Like I mentioned, I used React for the UI. React has a handy feature to help synchronize with outside components and APIs called useEffect. It essentially lets you "break out" of React and I used it throughout the UI code to interact with the Controller classes.

Example of useEffect to interact with a Controller

Here is a good example. This code snippet comes from the main UI component and it's purpose is to update the UI when the game starts.
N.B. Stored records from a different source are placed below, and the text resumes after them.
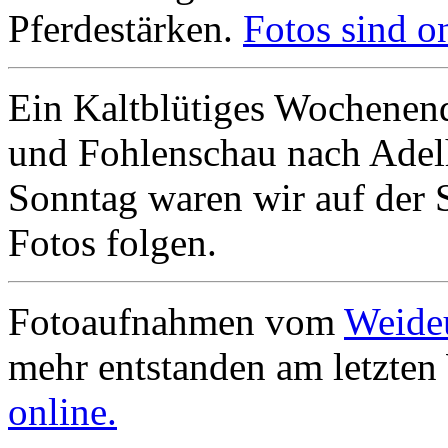
Pferdestärken.
Fotos sind on
Ein Kaltblütiges Wochenend
und Fohlenschau nach Adel
Sonntag waren wir auf der 
Fotos folgen.
Fotoaufnahmen vom
Weide
mehr entstanden am letzte
online.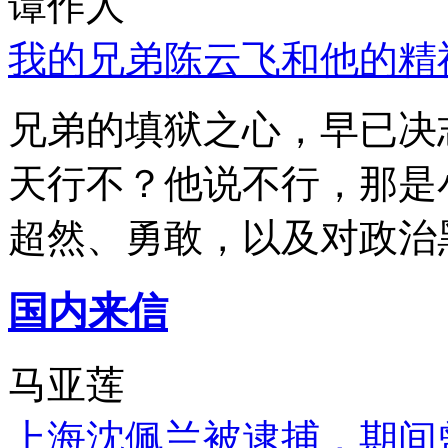
谭作人
我的兄弟陈云飞和他的精
兄弟的填狱之心，早已决
天行不？他说不行，那是
超然、勇敢，以及对政治
国内来信
马亚莲
上海沈佩兰被逮捕，期间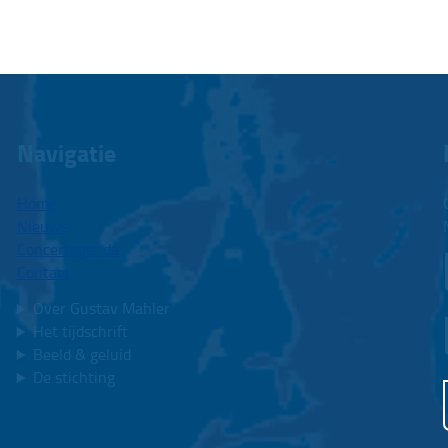
Navigatie
Home
Nieuws
Concertagenda
Contact
Over Gustav Mahler
Het tijdschrift
Beeld & geluid
De stichting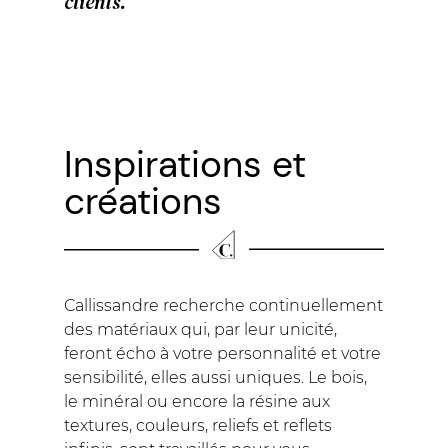
clients.
Inspirations et
créations
Callissandre recherche continuellement
des matériaux qui, par leur unicité,
feront écho à votre personnalité et votre
sensibilité, elles aussi uniques. Le bois,
le minéral ou encore la résine aux
textures, couleurs, reliefs et reflets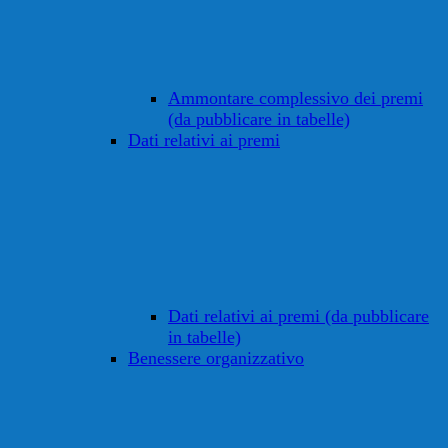
Ammontare complessivo dei premi
(da pubblicare in tabelle)
Dati relativi ai premi
Dati relativi ai premi (da pubblicare
in tabelle)
Benessere organizzativo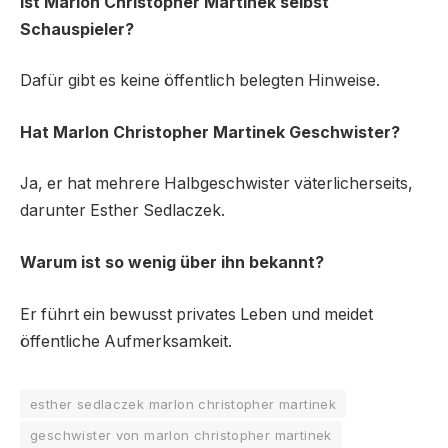
Ist Marlon Christopher Martinek selbst
Schauspieler?
Dafür gibt es keine öffentlich belegten Hinweise.
Hat Marlon Christopher Martinek Geschwister?
Ja, er hat mehrere Halbgeschwister väterlicherseits,
darunter Esther Sedlaczek.
Warum ist so wenig über ihn bekannt?
Er führt ein bewusst privates Leben und meidet
öffentliche Aufmerksamkeit.
esther sedlaczek marlon christopher martinek
geschwister von marlon christopher martinek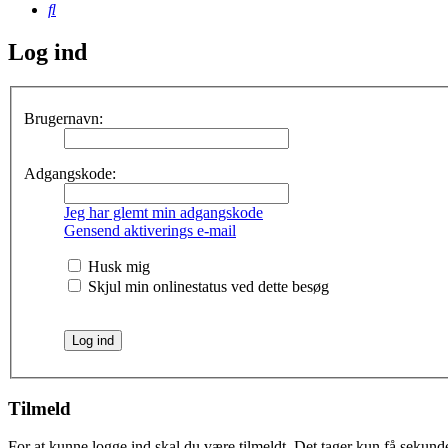
Søg
Log ind
Brugernavn:
Adgangskode:
Jeg har glemt min adgangskode
Gensend aktiverings e-mail
Husk mig
Skjul min onlinestatus ved dette besøg
Tilmeld
For at kunne logge ind skal du være tilmeldt. Det tager kun få sekunder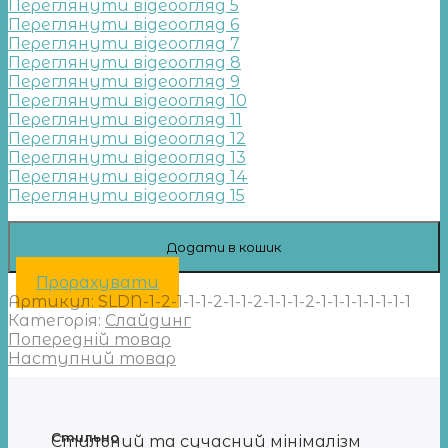
Переглянути відеоогляд 5
Переглянути відеоогляд 6
Переглянути відеоогляд 7
Переглянути відеоогляд 8
Переглянути відеоогляд 9
Переглянути відеоогляд 10
Переглянути відеоогляд 11
Переглянути відеоогляд 12
Переглянути відеоогляд 13
Переглянути відеоогляд 14
Переглянути відеоогляд 15
Додати в кошик
Прорахувати
Артикул:
SLDN-1-2-1-1-1-2-1-1-2-1-1-1-2-1-1-1-1-1-1-1-1
Категорія:
Слайдинг
Попередній товар
Наступний товар
Стильно
Стильний та сучасний мінімалізм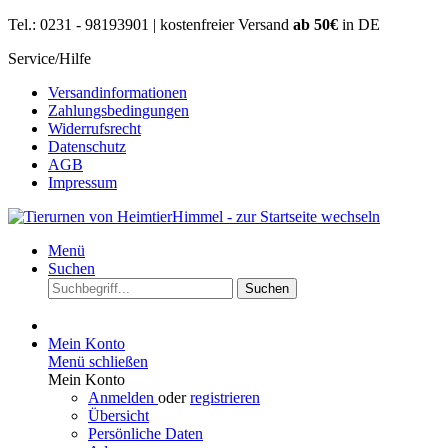
Tel.: 0231 - 98193901 | kostenfreier Versand
ab 50€
in DE
Service/Hilfe
Versandinformationen
Zahlungsbedingungen
Widerrufsrecht
Datenschutz
AGB
Impressum
Menü
Suchen
Suchen
Mein Konto
Menü schließen
Mein Konto
Anmelden
oder
registrieren
Übersicht
Persönliche Daten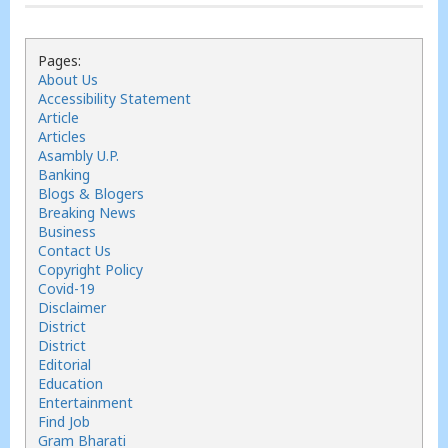
Pages:
About Us
Accessibility Statement
Article
Articles
Asambly U.P.
Banking
Blogs & Blogers
Breaking News
Business
Contact Us
Copyright Policy
Covid-19
Disclaimer
District
District
Editorial
Education
Entertainment
Find Job
Gram Bharati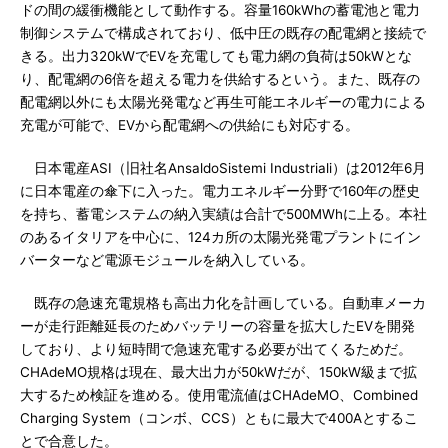
ドの間の緩衝機能として動作する。容量160kWhの蓄電池と電力
制御システムで構成されており、低中圧の既存の配電網と接続で
きる。出力320kWでEVを充電しても電力網の負荷は50kWとな
り、配電網の6倍を超える電力を供給するという。また、既存の
配電網以外にも太陽光発電など再生可能エネルギーの電力による
充電が可能で、EVから配電網への供給にも対応する。
日本電産ASI（旧社名AnsaldoSistemi Industriali）は2012年6月
に日本電産の傘下に入った。電力エネルギー分野で160年の歴史
を持ち、蓄電システムの納入実績は合計で500MWhに上る。本社
のあるイタリアを中心に、124カ所の太陽光発電プラントにイン
バーターなど電源モジュールを納入している。
既存の急速充電規格も高出力化を計画している。自動車メーカ
ーが走行距離延長のためバッテリーの容量を拡大したEVを開発
しており、より短時間で急速充電する必要が出てくるためだ。
CHAdeMO規格は現在、最大出力が50kWだが、150kW級まで拡
大するため検証を進める。使用電流値はCHAdeMO、Combined
Charging System（コンボ、CCS）ともに最大で400Aとするこ
とで合意した。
There is a state variable called inProgress that controls how the UI looks when the game is in progress. With useEffect, I add a 'gameStart' event listener that sets this value to true.


In that code snippet you'll also see that I use a class called Solver to find all of the words on the board so they can be displayed at the end of the game. There isn't anything special about this class from an architecture standpoint, but I had fun making it because I got to demonstrate some algorithms knowledge.

To find all of the words on a Boggle board is tricky. The naive solution would be to start from each block on the board and draw out all of the possible paths that don't contain repetitions. I recognized that this is essentially a graph traversal problem and the naive solution is essentially a more computationally expensive version of depth-first search.

Knowing the naive solution would be slow, I built it anyway and used it as a jumping off point. I represented the board as a graph, then found each string that can be made. I cross referenced these strings with the Official Scrabble Dictionary to see if they were words and saved the ones that were. This solution took a long time to finish, on the order of 30 seconds to a minute or more (depending on the size of the board).

Seeing as how a user could click start then immediately click stop, I needed to be able to solve the boards faster than 30 seconds.

I ended up using a trie to speed up the algorithm. There are free versions of the Official Scrabble Dictionary in json form on project Gutenberg. From those files, I took the entire English dictionary and built one large trie. When building the trie, nodes that represented the end of a valid word were flagged.

When solving the board, you start at each block and you keep trying to find new words, but the important optimization is that you follow along in the trie as well. If no more words can be found by going from one block to another, then you stop following that path and move on to the next one. In this way, the traversal doesn't explore any path on the board that can't lead to a valid word.

With this algorithm the Boggle boards can be solved almost instantly. After clicking start, you can immediately click stop and the solution will show up right away.


When it comes to "your code should scream out what kind of application it is," I think I missed the mark a bit. I think, in practical terms, the tools we use will necessarily influence structure of your code to some degree reflect. When you look at the source code for Koggle, it's clear it's a Node app. The npm package structure is all there. It's written in Typescript and uses React as a front-end framework. It also uses Bootstrap for styling.


Koggle is written in Typescript and distributed as an npm package. When users install Koggle, they can add the Boggle React component to their projects. I use GitHub Actions for CI/CD. When a new commit is added to the main branch, the code is linted, type checked, and tested. When a semantic version tag is created, an Action first lints, type checks, and tests the code. Assuming those all pass, it then publishes the package to npm. It also builds and deploys the demo site.